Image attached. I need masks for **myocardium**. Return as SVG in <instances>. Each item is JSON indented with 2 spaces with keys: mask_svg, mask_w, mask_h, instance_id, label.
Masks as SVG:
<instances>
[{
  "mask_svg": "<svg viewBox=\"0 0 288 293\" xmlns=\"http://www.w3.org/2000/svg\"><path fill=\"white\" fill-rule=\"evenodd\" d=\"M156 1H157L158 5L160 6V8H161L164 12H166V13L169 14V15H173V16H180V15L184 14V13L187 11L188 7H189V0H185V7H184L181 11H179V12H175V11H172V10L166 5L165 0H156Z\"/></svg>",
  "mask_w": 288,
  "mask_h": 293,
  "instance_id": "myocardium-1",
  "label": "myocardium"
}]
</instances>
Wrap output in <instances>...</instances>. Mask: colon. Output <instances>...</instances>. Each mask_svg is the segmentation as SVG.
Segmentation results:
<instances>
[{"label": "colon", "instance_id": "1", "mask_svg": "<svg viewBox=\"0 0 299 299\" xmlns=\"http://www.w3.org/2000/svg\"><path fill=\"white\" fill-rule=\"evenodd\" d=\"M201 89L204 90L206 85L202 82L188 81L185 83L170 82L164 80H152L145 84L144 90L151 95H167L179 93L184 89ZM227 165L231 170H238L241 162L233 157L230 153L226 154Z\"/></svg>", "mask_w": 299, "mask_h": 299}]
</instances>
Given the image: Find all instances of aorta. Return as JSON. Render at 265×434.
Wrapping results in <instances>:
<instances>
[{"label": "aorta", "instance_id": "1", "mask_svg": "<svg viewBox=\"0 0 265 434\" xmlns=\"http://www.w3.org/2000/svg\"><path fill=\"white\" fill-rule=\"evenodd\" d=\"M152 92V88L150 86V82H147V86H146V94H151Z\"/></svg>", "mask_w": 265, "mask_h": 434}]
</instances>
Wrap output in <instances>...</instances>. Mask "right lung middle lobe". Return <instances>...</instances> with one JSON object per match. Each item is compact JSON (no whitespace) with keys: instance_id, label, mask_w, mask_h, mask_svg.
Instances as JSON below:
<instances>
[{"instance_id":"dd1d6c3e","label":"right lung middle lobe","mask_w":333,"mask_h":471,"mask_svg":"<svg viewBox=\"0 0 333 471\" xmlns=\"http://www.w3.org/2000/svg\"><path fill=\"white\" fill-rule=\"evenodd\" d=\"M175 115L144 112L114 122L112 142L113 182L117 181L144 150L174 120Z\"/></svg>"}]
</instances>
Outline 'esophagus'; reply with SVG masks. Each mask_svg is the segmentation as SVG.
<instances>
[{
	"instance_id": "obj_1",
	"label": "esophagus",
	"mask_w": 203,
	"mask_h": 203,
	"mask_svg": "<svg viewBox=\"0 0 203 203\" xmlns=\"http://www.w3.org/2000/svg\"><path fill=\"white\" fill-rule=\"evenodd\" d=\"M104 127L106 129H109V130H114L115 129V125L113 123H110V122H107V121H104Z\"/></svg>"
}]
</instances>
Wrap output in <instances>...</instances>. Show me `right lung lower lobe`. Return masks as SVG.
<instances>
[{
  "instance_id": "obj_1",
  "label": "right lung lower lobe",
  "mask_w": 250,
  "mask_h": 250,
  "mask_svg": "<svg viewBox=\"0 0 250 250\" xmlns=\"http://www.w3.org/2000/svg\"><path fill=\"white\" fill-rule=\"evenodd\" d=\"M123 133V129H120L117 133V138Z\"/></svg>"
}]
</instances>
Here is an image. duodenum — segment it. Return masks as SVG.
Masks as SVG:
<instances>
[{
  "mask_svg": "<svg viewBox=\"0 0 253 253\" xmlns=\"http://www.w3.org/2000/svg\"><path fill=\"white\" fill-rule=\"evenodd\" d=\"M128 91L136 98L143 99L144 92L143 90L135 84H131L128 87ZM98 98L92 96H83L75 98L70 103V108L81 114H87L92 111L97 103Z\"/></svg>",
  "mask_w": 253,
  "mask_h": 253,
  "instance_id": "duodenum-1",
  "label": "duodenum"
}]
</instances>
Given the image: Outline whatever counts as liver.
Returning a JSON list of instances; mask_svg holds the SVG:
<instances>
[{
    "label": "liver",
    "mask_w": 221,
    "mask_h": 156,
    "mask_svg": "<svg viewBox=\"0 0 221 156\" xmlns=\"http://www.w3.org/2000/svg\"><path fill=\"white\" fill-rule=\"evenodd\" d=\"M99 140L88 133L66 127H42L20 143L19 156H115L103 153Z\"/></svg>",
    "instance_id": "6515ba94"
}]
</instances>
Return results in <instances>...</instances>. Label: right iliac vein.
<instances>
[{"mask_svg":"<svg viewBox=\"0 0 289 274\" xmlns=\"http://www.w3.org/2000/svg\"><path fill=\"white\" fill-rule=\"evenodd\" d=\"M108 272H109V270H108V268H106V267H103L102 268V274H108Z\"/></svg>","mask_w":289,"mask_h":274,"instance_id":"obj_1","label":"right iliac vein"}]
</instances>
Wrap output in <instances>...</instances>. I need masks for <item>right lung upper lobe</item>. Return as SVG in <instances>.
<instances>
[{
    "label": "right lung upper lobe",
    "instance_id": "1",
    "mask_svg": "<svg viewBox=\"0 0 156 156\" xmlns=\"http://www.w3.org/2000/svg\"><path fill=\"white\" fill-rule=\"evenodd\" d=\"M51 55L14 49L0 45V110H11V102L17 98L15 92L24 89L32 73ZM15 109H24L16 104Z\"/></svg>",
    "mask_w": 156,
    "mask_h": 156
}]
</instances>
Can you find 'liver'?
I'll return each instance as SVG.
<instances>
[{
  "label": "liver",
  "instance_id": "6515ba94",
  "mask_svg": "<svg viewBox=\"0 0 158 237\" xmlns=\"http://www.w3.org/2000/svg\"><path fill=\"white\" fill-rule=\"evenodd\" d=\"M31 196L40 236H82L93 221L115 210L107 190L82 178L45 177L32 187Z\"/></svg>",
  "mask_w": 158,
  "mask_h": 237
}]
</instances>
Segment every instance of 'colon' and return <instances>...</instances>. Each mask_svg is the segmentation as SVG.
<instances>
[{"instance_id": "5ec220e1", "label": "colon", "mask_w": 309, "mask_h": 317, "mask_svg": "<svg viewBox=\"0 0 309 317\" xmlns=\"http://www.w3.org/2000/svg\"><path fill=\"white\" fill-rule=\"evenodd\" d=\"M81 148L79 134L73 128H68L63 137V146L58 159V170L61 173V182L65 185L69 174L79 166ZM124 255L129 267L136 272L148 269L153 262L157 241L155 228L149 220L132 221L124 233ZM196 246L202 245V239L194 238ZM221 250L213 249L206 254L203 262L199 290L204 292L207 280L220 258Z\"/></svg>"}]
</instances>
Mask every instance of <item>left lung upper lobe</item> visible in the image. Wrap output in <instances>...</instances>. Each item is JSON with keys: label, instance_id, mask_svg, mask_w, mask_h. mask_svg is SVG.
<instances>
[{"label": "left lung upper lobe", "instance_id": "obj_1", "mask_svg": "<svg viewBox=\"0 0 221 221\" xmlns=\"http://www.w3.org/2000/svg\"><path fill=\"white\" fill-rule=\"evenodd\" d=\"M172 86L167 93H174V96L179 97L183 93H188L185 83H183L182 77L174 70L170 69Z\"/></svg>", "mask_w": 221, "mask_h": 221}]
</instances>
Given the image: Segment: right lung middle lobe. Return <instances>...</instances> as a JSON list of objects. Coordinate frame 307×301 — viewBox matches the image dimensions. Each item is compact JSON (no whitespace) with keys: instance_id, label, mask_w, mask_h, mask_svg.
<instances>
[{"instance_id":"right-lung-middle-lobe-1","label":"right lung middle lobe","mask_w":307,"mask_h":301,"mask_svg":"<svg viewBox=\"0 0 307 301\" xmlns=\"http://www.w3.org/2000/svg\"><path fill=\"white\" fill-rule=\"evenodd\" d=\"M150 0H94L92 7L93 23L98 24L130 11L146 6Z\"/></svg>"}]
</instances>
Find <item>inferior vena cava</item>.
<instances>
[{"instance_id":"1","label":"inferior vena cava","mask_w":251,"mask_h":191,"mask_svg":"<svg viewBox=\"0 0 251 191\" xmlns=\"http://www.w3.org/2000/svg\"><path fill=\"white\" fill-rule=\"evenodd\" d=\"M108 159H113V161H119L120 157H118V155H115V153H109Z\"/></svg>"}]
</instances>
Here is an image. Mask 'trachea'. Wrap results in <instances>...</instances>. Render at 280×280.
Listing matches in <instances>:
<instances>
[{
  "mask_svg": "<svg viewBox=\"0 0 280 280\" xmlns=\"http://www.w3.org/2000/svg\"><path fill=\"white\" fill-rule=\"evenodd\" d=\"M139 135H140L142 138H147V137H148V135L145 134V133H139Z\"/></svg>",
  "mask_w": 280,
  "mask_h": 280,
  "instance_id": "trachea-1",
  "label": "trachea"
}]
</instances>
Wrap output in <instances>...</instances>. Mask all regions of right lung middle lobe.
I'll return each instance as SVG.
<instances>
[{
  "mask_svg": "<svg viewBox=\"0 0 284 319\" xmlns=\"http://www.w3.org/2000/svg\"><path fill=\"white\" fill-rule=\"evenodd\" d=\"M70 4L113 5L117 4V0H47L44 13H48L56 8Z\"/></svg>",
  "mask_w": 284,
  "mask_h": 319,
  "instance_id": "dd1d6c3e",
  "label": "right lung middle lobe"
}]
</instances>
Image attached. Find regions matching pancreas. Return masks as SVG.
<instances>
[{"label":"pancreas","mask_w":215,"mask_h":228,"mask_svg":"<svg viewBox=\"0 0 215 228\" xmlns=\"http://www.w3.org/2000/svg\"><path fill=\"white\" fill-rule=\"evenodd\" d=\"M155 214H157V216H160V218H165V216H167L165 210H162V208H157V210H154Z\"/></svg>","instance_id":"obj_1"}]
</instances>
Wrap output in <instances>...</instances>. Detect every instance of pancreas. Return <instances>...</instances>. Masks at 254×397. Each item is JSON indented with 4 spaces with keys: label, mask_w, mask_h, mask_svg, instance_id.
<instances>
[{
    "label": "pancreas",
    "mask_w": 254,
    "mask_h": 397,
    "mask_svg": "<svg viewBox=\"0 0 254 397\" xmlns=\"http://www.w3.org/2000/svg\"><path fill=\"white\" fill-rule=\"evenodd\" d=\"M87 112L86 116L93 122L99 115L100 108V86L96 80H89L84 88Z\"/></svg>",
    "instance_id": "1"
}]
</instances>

* [WHAT YOU SHOULD DO]: The answer is the run of lines that starts at the one containing "Image attached. Find" and ends at the last line of the material, reproduced exactly.

* [ANSWER BELOW]:
Image attached. Find regions matching pancreas. Return masks as SVG.
<instances>
[{"label":"pancreas","mask_w":215,"mask_h":228,"mask_svg":"<svg viewBox=\"0 0 215 228\" xmlns=\"http://www.w3.org/2000/svg\"><path fill=\"white\" fill-rule=\"evenodd\" d=\"M155 214H157V216H160V218H165V216H167L165 210H162V208H157V210H154Z\"/></svg>","instance_id":"obj_1"}]
</instances>
Wrap output in <instances>...</instances>. Detect every instance of pancreas. Return <instances>...</instances>. Masks at 254×397. Each item is JSON indented with 4 spaces with keys: label, mask_w, mask_h, mask_svg, instance_id.
<instances>
[{
    "label": "pancreas",
    "mask_w": 254,
    "mask_h": 397,
    "mask_svg": "<svg viewBox=\"0 0 254 397\" xmlns=\"http://www.w3.org/2000/svg\"><path fill=\"white\" fill-rule=\"evenodd\" d=\"M87 112L86 116L93 122L99 115L100 108V86L96 80H89L84 88Z\"/></svg>",
    "instance_id": "1"
}]
</instances>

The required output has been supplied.